Eventually they went downstairs for dinner, in a very full dining room on the first floor. They ate now in silence. Anthē was in a kind of daze, her mind not really there with her body, but not knowing where it actually was either. She could not tell if she was in mourning, or still angry, or just exhausted. Her actions became like a kind of list, a series of tasks which she performed like a machine, with no real enthusiasm for any of them. She went through the motions, spooning the excellently prepared dish into her mouth, not tasting it at all. When the meal was finished, she traipsed up the stairs back to her room. She bid goodnight to Leukos. She sat with Tromo in front of the window and watched the light outside turn orange, then blue, then black. She tucked Tromo into his little bed. She got into her double bed.

It was only as Anthē lay there weeping in the darkness that she realised how totally alone she felt, utterly isolated and abandoned, the only person in the world, a world devoid of meaning and joy. She felt the body of a small orphan boy curl up next to her. Tromo, unable to sleep too, had climbed into the double bed for comfort. Anthē remembered the first night the three of them had spent together.
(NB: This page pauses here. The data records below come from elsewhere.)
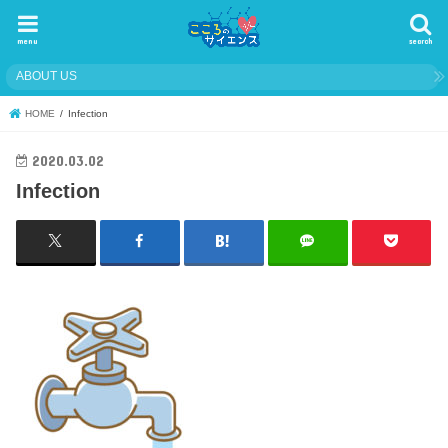
menu
search
ABOUT US
HOME
Infection
2020.03.02
Infection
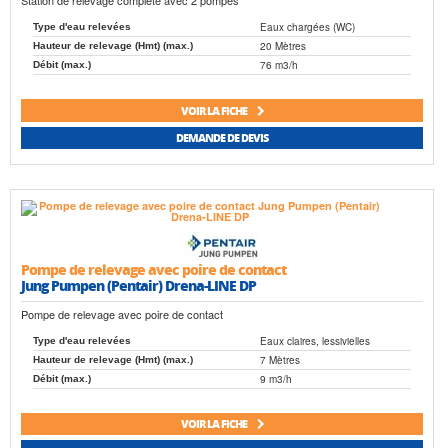
Station de relevage complète avec 2 pompes
Eaux chargées (WC)
Type d'eau relevées
20 Mètres
Hauteur de relevage (Hmt) (max.)
76 m3/h
Débit (max.)
VOIR LA FICHE
DEMANDE DE DEVIS
Pompe de relevage avec poire de contact
Jung Pumpen (Pentair) Drena-LINE DP
Pompe de relevage avec poire de contact
Eaux claires, lessivielles
Type d'eau relevées
7 Mètres
Hauteur de relevage (Hmt) (max.)
9 m3/h
Débit (max.)
VOIR LA FICHE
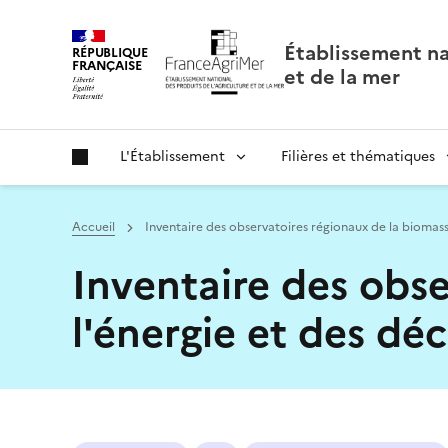
Panneau de gestion des cookies
Établissement nat
RÉPUBLIQUE
FRANÇAISE
et de la mer
L'Établissement
Filières et thématiques
Accueil
Inventaire des observatoires régionaux de la biomass
Inventaire des obse
l'énergie et des dé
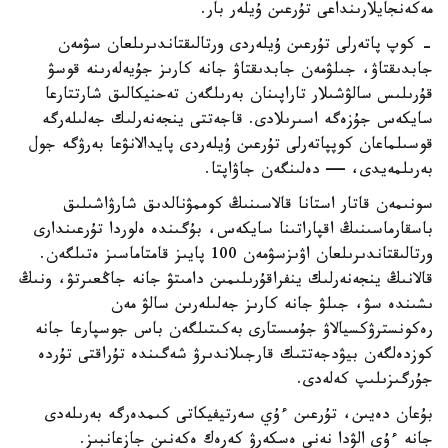
مەكەنجايلارىنداعى تۇرعىن ۇيلەر بار.
- كوپ پاتەرلى تۇرعىن ۇيلەردى ورتالىقتاندىرىلعان سۋمەن
جابدىقتاۋ، جىلۋمەن جابدىقتاۋ جانە كارىز جۇيەلەرىنە قوسۋ
قۇرىلىس سالۋشىلار تاراپىنان بەرىلگەن تەحنيكالىق شارتتارعا
سايكەس جۇزەگە اسىرىلادى. قاجەتتى ينجەنەرلىك جەلىلەرگە
قوسىلماعان كوپپاتەرلى تۇرعىن ۇيلەردى پايدالانۋعا بەرۋگە جول
بەرىلمەيدى، — دەلىنگەن جاۋاپتا.
سونىمەن قاتار استانا قالاسىنىڭ كوممۋنالدىق شارۋاشىلىق
باسقارماسىنىڭ اقپاراتىنا سايكەس، بۇگىندە ەلوردا تۇرعىندارى
ورتالىقتاندىرىلعان اۋىزسۋمەن 100 پايىز قامتاماسىز ەتىلگەن.
قالانىڭ ينجەنەرلىك ينفراقۇرىلىمىن دامىتۋ جانە جاڭعىرتۋ، ونىڭ
ىشىندە سۋ، جىلۋ جانە كارىز جەلىلەرىن سالۋ مەن
رەكونسترۋكسيالاۋ جۇمىستارى بەكىتىلگەن باس جوسپارعا جانە
كوزدەلگەن بيۋدجەتتىك قارجىلاندىرۋ شەگىندە تۇراقتى تۇردە
جۇرگىزىلىپ كەلەدى.
بۇعان دەيىن، تۇرعىن ءۇي سەرتيفيكاتى كىمدەرگە بەرىلەدى
جانە ءۇي الۋدا نەنى ەسكەرۋ كەرەك ەكەنىن جازعانبىز.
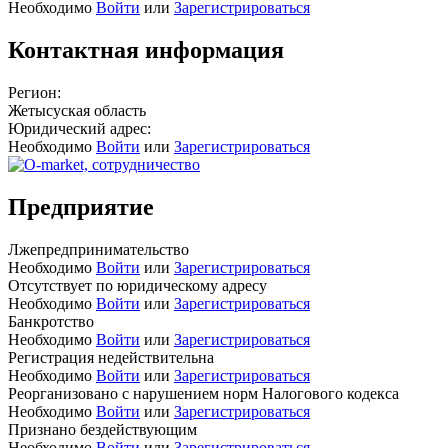
Необходимо
Войти
или
Зарегистрироваться
Контактная информация
Регион:
Жетысуская область
Юридический адрес:
Необходимо
Войти
или
Зарегистрироваться
Предприятие
Лжепредпринимательство
Необходимо
Войти
или
Зарегистрироваться
Отсутствует по юридическому адресу
Необходимо
Войти
или
Зарегистрироваться
Банкротство
Необходимо
Войти
или
Зарегистрироваться
Регистрация недействительна
Необходимо
Войти
или
Зарегистрироваться
Реорганизовано с нарушением норм Налогового кодекса
Необходимо
Войти
или
Зарегистрироваться
Признано бездействующим
Необходимо
Войти
или
Зарегистрироваться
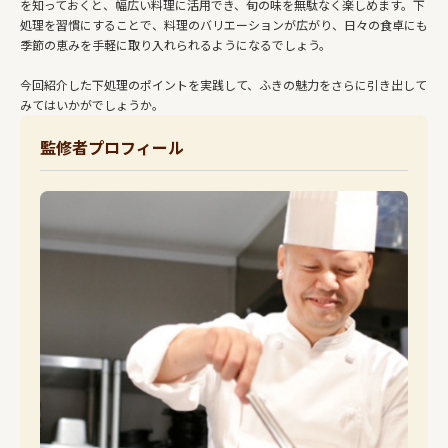
を知っておくと、幅広い料理に活用でき、旬の味を無駄なく楽しめます。下
処理を習慣にすることで、料理のバリエーションが広がり、日々の食卓にも
季節の恵みを手軽に取り入れられるようになるでしょう。
今回紹介した下処理のポイントを実践して、ふきの魅力をさらに引き出して
みてはいかがでしょうか。
監修者プロフィール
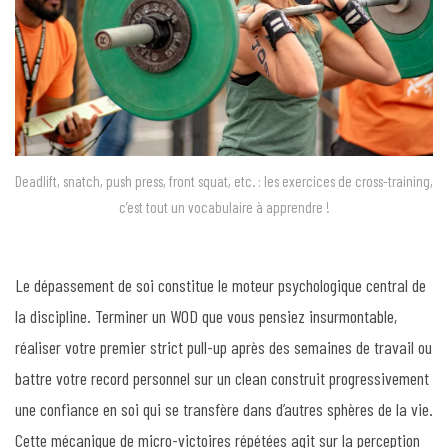
Deadlift, snatch, push press, front squat, etc. : les exercices de cross-training,
c’est tout un vocabulaire à apprendre !
Le dépassement de soi constitue le moteur psychologique central de
la discipline. Terminer un WOD que vous pensiez insurmontable,
réaliser votre premier strict pull-up après des semaines de travail ou
battre votre record personnel sur un clean construit progressivement
une confiance en soi qui se transfère dans d’autres sphères de la vie.
Cette mécanique de micro-victoires répétées agit sur la perception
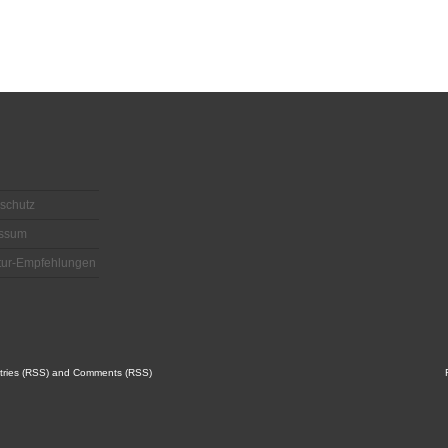
schutz
essum
atur-Empfehlungen
tries (RSS)
and
Comments (RSS)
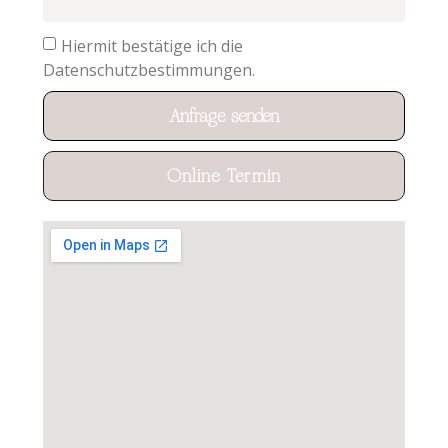
Hiermit bestätige ich die
Datenschutzbestimmungen.
Anfrage senden
Online Termin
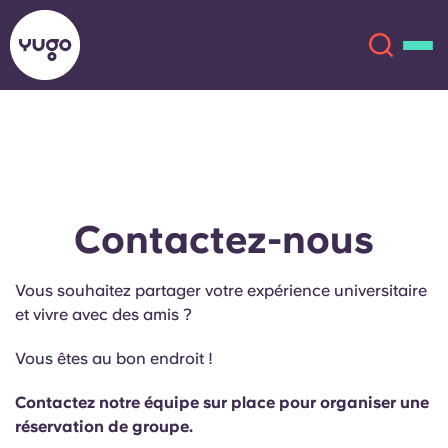
À propos
English (GB)
English (US)
Lieux
Contactez-nous
Chinese
Español
Plus
Vous souhaitez partager votre expérience universitaire
et vivre avec des amis ?
Català
Deutsch
Vous êtes au bon endroit !
Italian
French
Contactez notre équipe sur place pour organiser une
Compte
Langue
réservation de groupe.
Portuguese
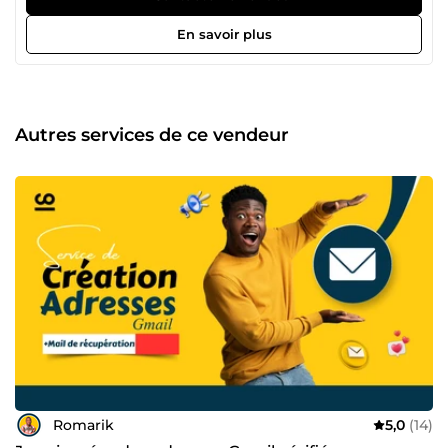
notamment : Mises en page créatives : Je peux transformer
vos documents en des œuvres d'art visuellement
En savoir plus
captivantes. Conception de miniatures : Les miniatures
attrayantes sont essentielles pour attirer l'attention sur
votre contenu en ligne. Création de contenu visuel : Des
visuels percutants pour vos médias sociaux, blogs, et plus
encore. 💼 Mes compétences en graphisme sont soutenues
Autres services de ce vendeur
par une expérience solide, une créativité sans limites, et
un engagement envers la qualité. Votre satisfaction est ma
priorité numéro un, et je m'engage à livrer des résultats
exceptionnels à chaque projet. 📈 Vous avez une vision ?
Laissez-moi la concrétiser pour vous. Discutons de vos
besoins et voyons comment je peux apporter de la valeur à
votre projet. Contactez-moi dès aujourd'hui !
Romarik
5,0
(14)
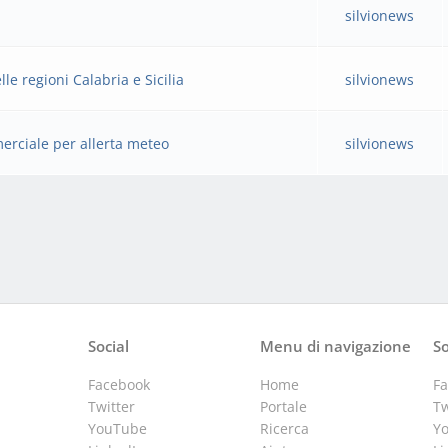
silvionews
e regioni Calabria e Sicilia
silvionews
merciale per allerta meteo
silvionews
Social
Menu di navigazione
So
Facebook
Home
F
Twitter
Portale
Tw
YouTube
Ricerca
Y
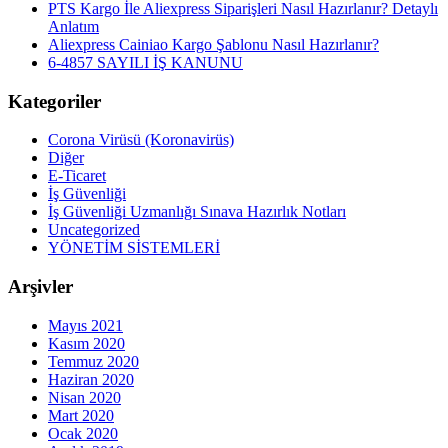
PTS Kargo İle Aliexpress Siparişleri Nasıl Hazırlanır? Detaylı
Anlatım
Aliexpress Cainiao Kargo Şablonu Nasıl Hazırlanır?
6-4857 SAYILI İŞ KANUNU
Kategoriler
Corona Virüsü (Koronavirüs)
Diğer
E-Ticaret
İş Güvenliği
İş Güvenliği Uzmanlığı Sınava Hazırlık Notları
Uncategorized
YÖNETİM SİSTEMLERİ
Arşivler
Mayıs 2021
Kasım 2020
Temmuz 2020
Haziran 2020
Nisan 2020
Mart 2020
Ocak 2020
She wished there was a stubborn knight sleeping on the floor next to them now. She knew Tromo felt the same thing. She stroked his hair with one of her hands.

“It’s ok, Tromo,” she whispered. “Tell you what,” she almost flinched as she heard herself say the same words Zantheus had said to her earlier, an expression he had learned from her, “I’ll tell you a story. A good happy story to help you get to sleep.”